Re: 5291 - A Task Force

From: Martin Sevior (msevior@seviorpc.ph.unimelb.edu.au)
Date: Fri Sep 26 2003 - 00:26:54 EDT

  • Next message: Martin Sevior: "commit: crc32 class."

    On Fri, 2003-09-26 at 12:14, Martin Sevior wrote:
    > On Fri, 2003-09-26 at 02:13, Dom Lachowicz wrote:
    > > > 1. Just #ifdef out the comparison in addIfUnique so
    > > > we just add the
    > > > strings. This provides no penalty for speed at all.
    > > > The downside is that
    > > > the attributes/properties grow linearly with
    > > > document size and every
    > > > time some presses a key.
    > >
    > > I agree with Tomas. This is a bad idea.
    > >
    > > > 2. Be selective about addIfUnique. We don't do the
    > > > ifUnique upon
    > > > document loading but keep it during editing. This
    > > > way the document
    > > > doesn't grow any bigger than needed during editing
    > > > but we keep the fast
    > > > load.
    > >
    > > This sounds better than the above, but is probably a
    > > bad idea for similar reasons that Tomas gave to the
    > > above.
    >
    > I have played with this a bit.

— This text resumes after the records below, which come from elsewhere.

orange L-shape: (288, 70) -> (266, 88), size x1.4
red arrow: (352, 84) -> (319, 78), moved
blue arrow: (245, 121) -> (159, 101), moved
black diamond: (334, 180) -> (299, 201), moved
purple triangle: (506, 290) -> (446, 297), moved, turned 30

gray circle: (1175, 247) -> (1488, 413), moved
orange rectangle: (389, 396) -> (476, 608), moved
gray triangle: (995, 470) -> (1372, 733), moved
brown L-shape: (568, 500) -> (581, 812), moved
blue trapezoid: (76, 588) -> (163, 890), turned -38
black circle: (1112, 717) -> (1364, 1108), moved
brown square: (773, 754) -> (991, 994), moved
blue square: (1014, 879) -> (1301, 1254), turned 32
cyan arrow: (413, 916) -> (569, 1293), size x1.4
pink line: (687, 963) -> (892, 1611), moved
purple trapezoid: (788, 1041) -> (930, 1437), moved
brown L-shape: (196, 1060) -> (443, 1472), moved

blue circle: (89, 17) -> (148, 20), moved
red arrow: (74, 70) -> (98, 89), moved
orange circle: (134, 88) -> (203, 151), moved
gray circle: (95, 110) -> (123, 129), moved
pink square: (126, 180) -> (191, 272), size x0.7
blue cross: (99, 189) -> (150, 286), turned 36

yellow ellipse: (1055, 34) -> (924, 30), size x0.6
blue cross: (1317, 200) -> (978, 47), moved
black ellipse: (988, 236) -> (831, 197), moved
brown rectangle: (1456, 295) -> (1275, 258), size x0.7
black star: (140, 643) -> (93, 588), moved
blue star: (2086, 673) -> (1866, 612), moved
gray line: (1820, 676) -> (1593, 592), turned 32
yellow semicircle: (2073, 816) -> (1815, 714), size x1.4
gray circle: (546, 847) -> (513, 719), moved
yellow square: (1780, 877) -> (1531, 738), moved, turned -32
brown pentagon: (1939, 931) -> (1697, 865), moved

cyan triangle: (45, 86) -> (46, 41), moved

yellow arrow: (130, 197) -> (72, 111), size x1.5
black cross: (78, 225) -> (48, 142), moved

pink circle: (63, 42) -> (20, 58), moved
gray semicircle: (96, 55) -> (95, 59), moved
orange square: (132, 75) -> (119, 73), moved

It has the downside of doing more lookups
    > during editting but the loading is much faster and is really easy to
    > implement. I'm about to commit a patch that implements this as the
    > default until we come up with something better. Feel free to flame we
    > with quantitative reasons (ie some memory usage statistics before and
    > after) why we should not go this route.
    >
    > (I'm not doing this because I think it's best, only because it's better
    > than what we have now.)

    Dom told me I should post statistics first. Then commit if OK.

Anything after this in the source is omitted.